Harrisdale and Piara Waters were prominent spots for this activation, primarily for their ‘newness’ as neighbourhoods within the Armadale catchment, which attracted people from various backgrounds and histories. We chose locations such as Bunnings and Napoli Mercato (an Italian Style grocer) to make these portraits as the large car-park they occupy and new developments / burgeoning community around them meant that they were a democratic destination, with a steady stream of cars and foot traffic representing the everyday Armadale.
When we weren’t operating the photo booth, we meandered other areas of Armadale, being aware that they too were experiencing changes to their urban environments, and likely had something to say of that. Olga driving, Duncan leaning out the window with a video camera, we employed a somewhat gonzo technique, hitting record as we drove past new developments and old bush and more new houses and houses built in the 1900’s (reminding us a preferred forgotten history), 1960’s and 1980’s and old wetlands and large empty expanses with singular pickets in the scrub, advertising more new housing. While some older areas of Armadale are visually reminiscent of Robin Boyd’s infamous critique of Australian suburbia in his 1960’s book, “The Australian Ugliness”, we came to discover that in the brand spanking new, still half built areas of Harrisdale and Piara Waters, there is a thriving community of new Australians who, in their own way are forging ahead with a new cultural identity.
Quite contrary to where I was at the start of this project, we now found ourselves with an abundance of field research. Photographs, interviews, some written stories, and videos. But these findings belonged to Armadale, and so commenced our search for mediums and local sites through which we could project the material. But again, hurdles came our way and we needed to change tact. Our daily experiences with the landscape, weather and people, was being constantly challenged and our approach to this project had to respond accordingly.
As a lot of things have gone with this project, our idea needed to be scaled back. We wanted something with a local reach, with local impact, and that would last as an archival legacy for local people. That’s when it occurred to us that we needed to stage an intervention through something that was as ordinary to Armadale locals as the Bunnings parking lot was to us, that its value could be appreciated by everyone, regardless of their familiarity with contemporary arts practice.

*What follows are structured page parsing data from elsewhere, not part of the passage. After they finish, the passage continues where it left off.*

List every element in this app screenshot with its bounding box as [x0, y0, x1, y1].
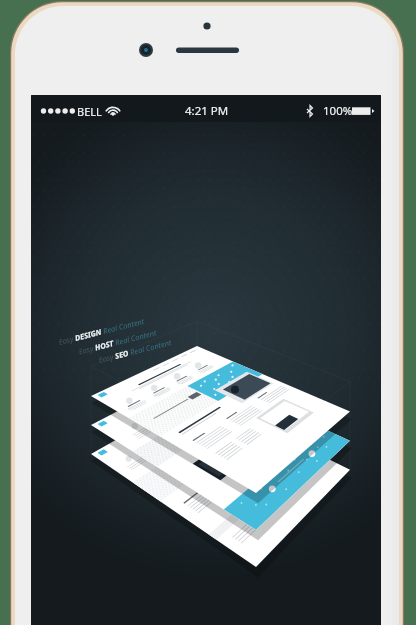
other: Phone mockup showing website templates: [0, 0, 416, 625]
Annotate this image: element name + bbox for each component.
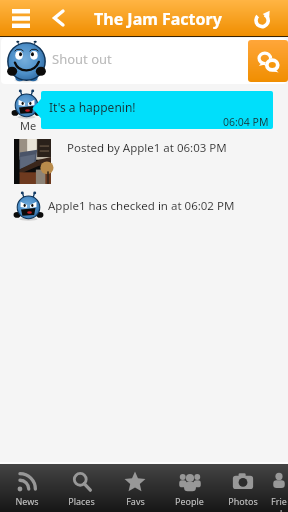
staticText: 06:04 PM <box>223 115 269 129</box>
staticText: Photos <box>228 495 258 507</box>
button[interactable]: Menu <box>6 3 36 33</box>
button[interactable]: Me <box>0 88 288 132</box>
staticText: Places <box>68 495 95 507</box>
button[interactable]: Shout out <box>248 40 288 82</box>
button[interactable]: News <box>0 464 54 512</box>
button[interactable]: Places <box>54 464 108 512</box>
button[interactable]: Posted by Apple1 at 06:03 PM <box>0 136 288 188</box>
button[interactable]: People <box>162 464 216 512</box>
staticText: Favs <box>126 495 145 507</box>
button[interactable]: Favs <box>108 464 162 512</box>
staticText: Apple1 has checked in at 06:02 PM <box>48 198 235 214</box>
button[interactable]: Back <box>45 5 71 31</box>
button[interactable]: Refresh <box>250 6 276 32</box>
button[interactable]: Apple1 has checked in at 06:02 PM <box>0 190 288 222</box>
staticText: News <box>15 495 39 507</box>
staticText: It's a happenin! <box>49 99 136 115</box>
staticText: Posted by Apple1 at 06:03 PM <box>67 140 227 156</box>
staticText: The Jam Factory <box>94 8 222 30</box>
button[interactable]: Friends <box>270 464 288 512</box>
button[interactable]: Photos <box>216 464 270 512</box>
staticText: Shout out <box>52 50 112 68</box>
staticText: Me <box>20 118 37 133</box>
staticText: Friends <box>270 495 288 512</box>
staticText: People <box>175 495 204 507</box>
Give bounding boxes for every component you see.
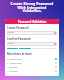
- staticText: ••••••: [8, 42, 14, 46]
- button[interactable]: ••••••: [7, 42, 57, 46]
- other: Show password: [54, 32, 56, 34]
- other: Show confirm password: [54, 43, 56, 45]
- button[interactable]: 1 number: [7, 65, 57, 68]
- staticText: Create Strong Password With Integrated V…: [0, 1, 64, 13]
- button[interactable]: 1 uppercase: [7, 61, 57, 64]
- staticText: ••••••: [8, 31, 14, 35]
- staticText: 1 symbol: [7, 69, 18, 72]
- staticText: 1 uppercase: [7, 61, 22, 64]
- staticText: Create Password: [7, 26, 29, 30]
- staticText: Password Validation: [18, 20, 47, 24]
- staticText: 1 number: [7, 65, 19, 68]
- staticText: Must have at least: [7, 52, 32, 56]
- button[interactable]: Password Validation: [5, 19, 59, 24]
- staticText: 8 characters: [7, 57, 22, 60]
- button[interactable]: ••••••: [7, 31, 57, 35]
- button[interactable]: 8 characters: [7, 57, 57, 60]
- button[interactable]: 1 symbol: [7, 69, 57, 72]
- staticText: Confirm Password: [7, 37, 31, 41]
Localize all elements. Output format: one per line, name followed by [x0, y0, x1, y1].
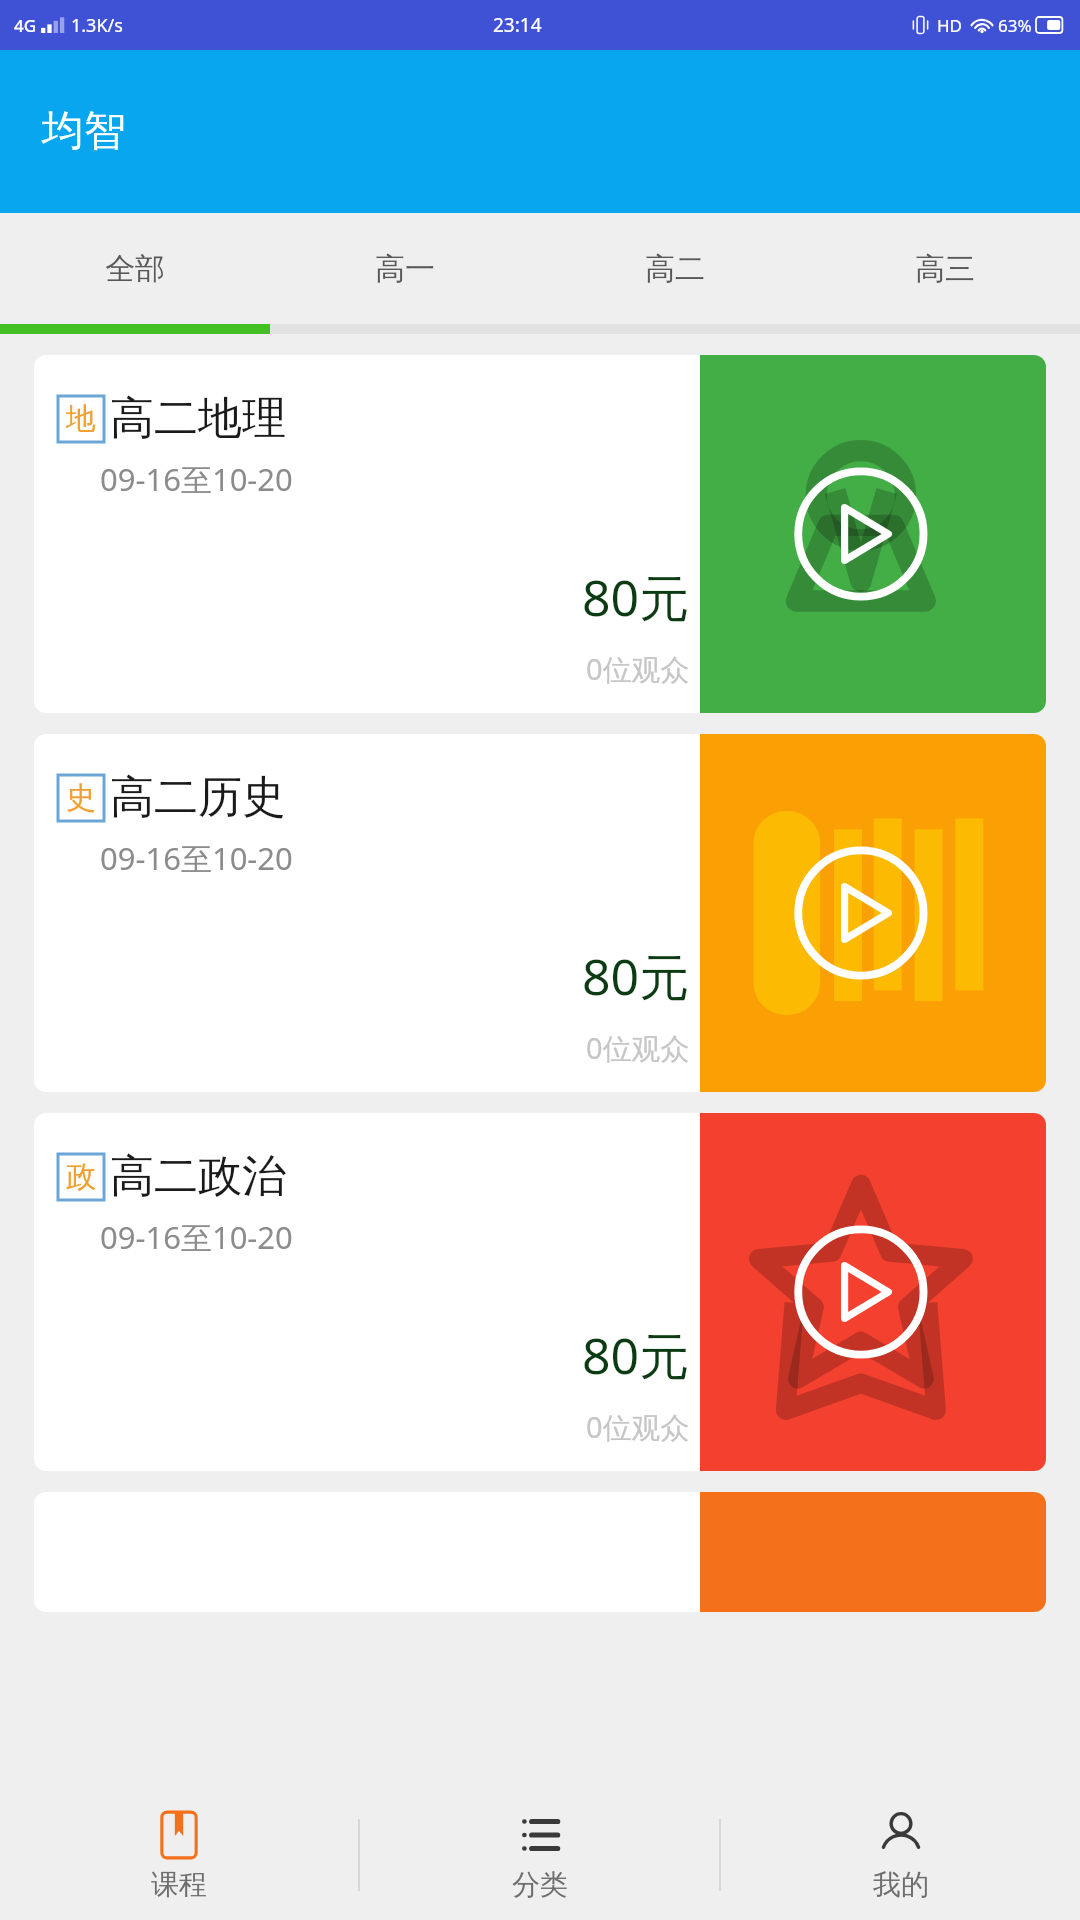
staticText: 全部	[105, 250, 165, 288]
staticText: 高二	[645, 250, 705, 288]
staticText: 课程	[151, 1867, 207, 1902]
staticText: 4G	[14, 14, 37, 37]
button[interactable]: 高一	[270, 213, 540, 324]
staticText: 分类	[512, 1867, 568, 1902]
staticText: 09-16至10-20	[100, 837, 293, 879]
staticText: 09-16至10-20	[100, 1216, 293, 1258]
button[interactable]: 地	[34, 355, 1046, 713]
staticText: 政	[66, 1158, 96, 1196]
staticText: 23:14	[493, 12, 542, 38]
staticText: 高一	[375, 250, 435, 288]
staticText: 高三	[915, 250, 975, 288]
button[interactable]: 史	[34, 734, 1046, 1092]
staticText: 高二地理	[110, 391, 286, 446]
staticText: 80元	[582, 1321, 690, 1389]
button[interactable]: 我的	[721, 1790, 1080, 1920]
staticText: 63%	[998, 14, 1032, 37]
staticText: 均智	[42, 105, 126, 158]
staticText: 史	[66, 779, 96, 817]
staticText: 高二政治	[110, 1149, 286, 1204]
staticText: 80元	[582, 563, 690, 631]
button[interactable]: 高二	[540, 213, 810, 324]
button[interactable]: 高三	[810, 213, 1080, 324]
staticText: 0位观众	[586, 649, 690, 689]
button[interactable]	[34, 1492, 1046, 1612]
button[interactable]: 分类	[360, 1790, 719, 1920]
staticText: HD	[937, 14, 963, 37]
staticText: 80元	[582, 942, 690, 1010]
staticText: 0位观众	[586, 1028, 690, 1068]
staticText: 高二历史	[110, 770, 286, 825]
staticText: 09-16至10-20	[100, 458, 293, 500]
button[interactable]: 全部	[0, 213, 270, 324]
button[interactable]: 政	[34, 1113, 1046, 1471]
staticText: 1.3K/s	[71, 13, 123, 38]
button[interactable]: 课程	[0, 1790, 358, 1920]
staticText: 我的	[873, 1867, 929, 1902]
staticText: 地	[66, 400, 96, 438]
staticText: 0位观众	[586, 1407, 690, 1447]
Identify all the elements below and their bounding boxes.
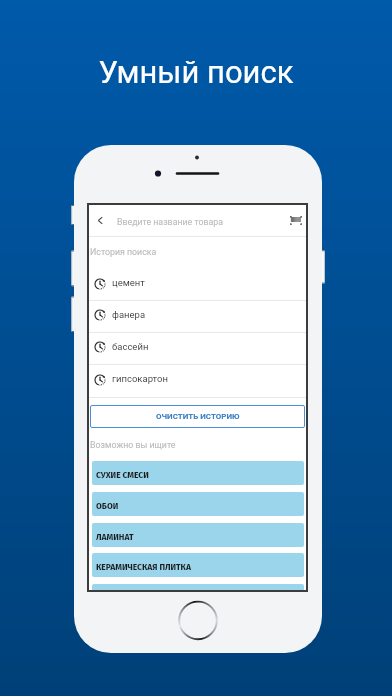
button[interactable]: гипсокартон [87,364,308,397]
button[interactable]: ЛАМИНАТ [92,523,304,547]
staticText: ЛАМИНАТ [96,531,134,542]
staticText: Умный поиск [0,54,392,90]
button[interactable]: цемент [87,269,308,300]
staticText: гипсокартон [112,373,168,384]
staticText: История поиска [90,247,157,257]
button[interactable]: КЕРАМИЧЕСКАЯ ПЛИТКА [92,553,304,577]
button[interactable]: Back [87,205,308,236]
staticText: Возможно вы ищите [90,440,176,450]
staticText: ОЧИСТИТЬ ИСТОРИЮ [156,412,240,421]
staticText: КЕРАМИЧЕСКАЯ ПЛИТКА [96,561,191,572]
staticText: цемент [112,277,145,288]
staticText: СУХИЕ СМЕСИ [96,469,149,480]
button[interactable]: Scan barcode [283,205,308,236]
button[interactable]: фанера [87,300,308,332]
button[interactable]: ПЛИНТУС [92,584,304,592]
button[interactable]: бассейн [87,332,308,364]
button[interactable]: СУХИЕ СМЕСИ [92,461,304,485]
button[interactable]: ОЧИСТИТЬ ИСТОРИЮ [90,405,305,428]
button[interactable]: ОБОИ [92,492,304,516]
staticText: Введите название товара [117,217,224,227]
button[interactable]: Back [87,205,113,236]
staticText: ОБОИ [96,500,119,511]
staticText: бассейн [112,341,149,352]
staticText: фанера [112,309,146,320]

The Examiner Newspaper circulates a regular postal distribution to all Armadale residents and made for the ideal intervention through which to canvas our work. The centre spread was soon filled with the faces of local people, in celebration of their sense of being within Armadale’s history.
This installation is about people, communities, place and a sense of belonging through the myriad experiences felt by individuals within a landscape that has drastically changed due to human intervention. It is a work that celebrates cultural plurality, as well as noting the changes through the environmental changes and documented stories collected from the many people we spoke to.
As for the exhibition installation, this is our offering back to the community of Armadale for their kindness, awareness, and vulnerability.